Billet : Un rituel bientôt ancien et accepté

Par Alain Kaminski

C’est désormais un rituel, le samedi n’est pas jour de repos ni celui du Seigneur mais celui des manifestations hebdomadaires. Parmi les participants assidus, des gilets jaunes, des anti vaccins, des anti passe sanitaires, des anti tout en quelque sorte. Certains avouent même qu’ils manifestent car ils passent une bonne journée, rencontrent des gens qu’ils n’auraient pas rencontrés ailleurs, qu’ils s’y font des amis, bref, plutôt que de passer l’après-midi devant la télé, on manifeste.
D’autres sont contre tout, aiment à se déclarer complotistes ce qui leur confère une vocation, un semblant de statut, ils se drapent ainsi d’un corpus idéologique ponctué de slogans dogmatiques avec des idées venues de nulle part.
Enfin, ils sont contre tout mais pas tout-à-fait quand même.

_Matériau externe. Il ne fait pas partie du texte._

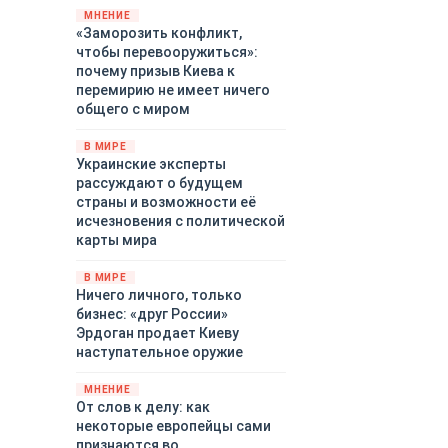
территориями Белгородской,
МНЕНИЕ
«Заморозить конфликт,
Брянской, Владимирской,
чтобы перевооружиться»:
Воронежской, Калужской,
почему призыв Киева к
Курской, Липецкой,
перемирию не имеет ничего
Орловской, Ростовской,
общего с миром
Рязанской, Самарской,
Смоленской, Тверской,
В МИРЕ
Тульской областей,
Украинские эксперты
Московского региона,
рассуждают о будущем
Республики Крым, Республики
страны и возможности её
Татарстан, Краснодарского
исчезновения с политической
края и над акваториями
карты мира
Азовского и Черного морей.
В МИРЕ
Ничего личного, только
бизнес: «друг России»
Эрдоган продает Киеву
наступательное оружие
МНЕНИЕ
От слов к делу: как
некоторые европейцы сами
признаются во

Force est de constater que certains ingrédients sont à leur goût puisque la présence d’antisémites notoires défilant à leurs côtés ne les gêne en rien, pas même quand des pancartes listant de façon ostentatoire des personnalités juives sont brandies avec malignité. Pas même quand des voisins de manifs défilent avec des drapeaux palestiniens pour conspuer des laboratoires pharmaceutiques parce qu’un directeur général est de religion juive. Ces manifestants ont tout pour nous rappeler qu’en période de crise un bouc émissaire est toujours d’astreinte, le juif ! On pourrait, à tout le moins, se demander pourquoi aucune exfiltration n’est organisée au cours de ces manifestations,
les porteurs d’étoile jaune sont les bienvenus, ce n’est pas une banalisation de la Shoah disent-ils mais une démarche symbolique pour éviter de fracturer notre société. L’équipement antisémite fait partie intégrante de la démarche si l’on veut être pris sous l’œil des caméras toujours à l’affût et obtenir pour les copains le label « vu à la télé ».

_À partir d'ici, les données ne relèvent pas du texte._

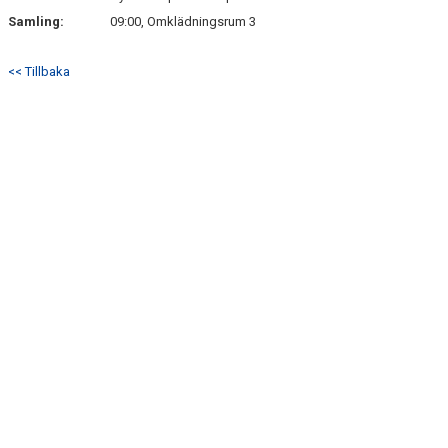
Samling:
09:00, Omklädningsrum 3
<< Tillbaka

On a désormais le choix entre le lamentable, le pathétique et le nauséabond. Un triptyque malveillant qui me rappelle l’importance de ces mots que mon professeur de latin me demandait il y a plus de cinquante ans de traduire et qui me semblent plus que jamais d’actualité. Il citait Saint-Augustin car il vénérait le philosophe, le politique, l’exégète de la pensée biblique. Celui-ci disait : « A force de tout voir on finit par tout supporter, à force de tout supporter on finit par tout tolérer, à force de tout tolérer on finit par tout accepter, à force de tout accepter on finit par tout approuver. »
Que c’était bien dit ! Les grandes chaînes d’information en continu seraient bien inspirées de se référer à l’évêque d’Hippone pour expliquer que la situation est grave, inacceptable, que l’antisémitisme a encore pignon sur rue au XXIème siècle au pays des Lumières et qu’il faut le condamner avec la plus grande fermeté.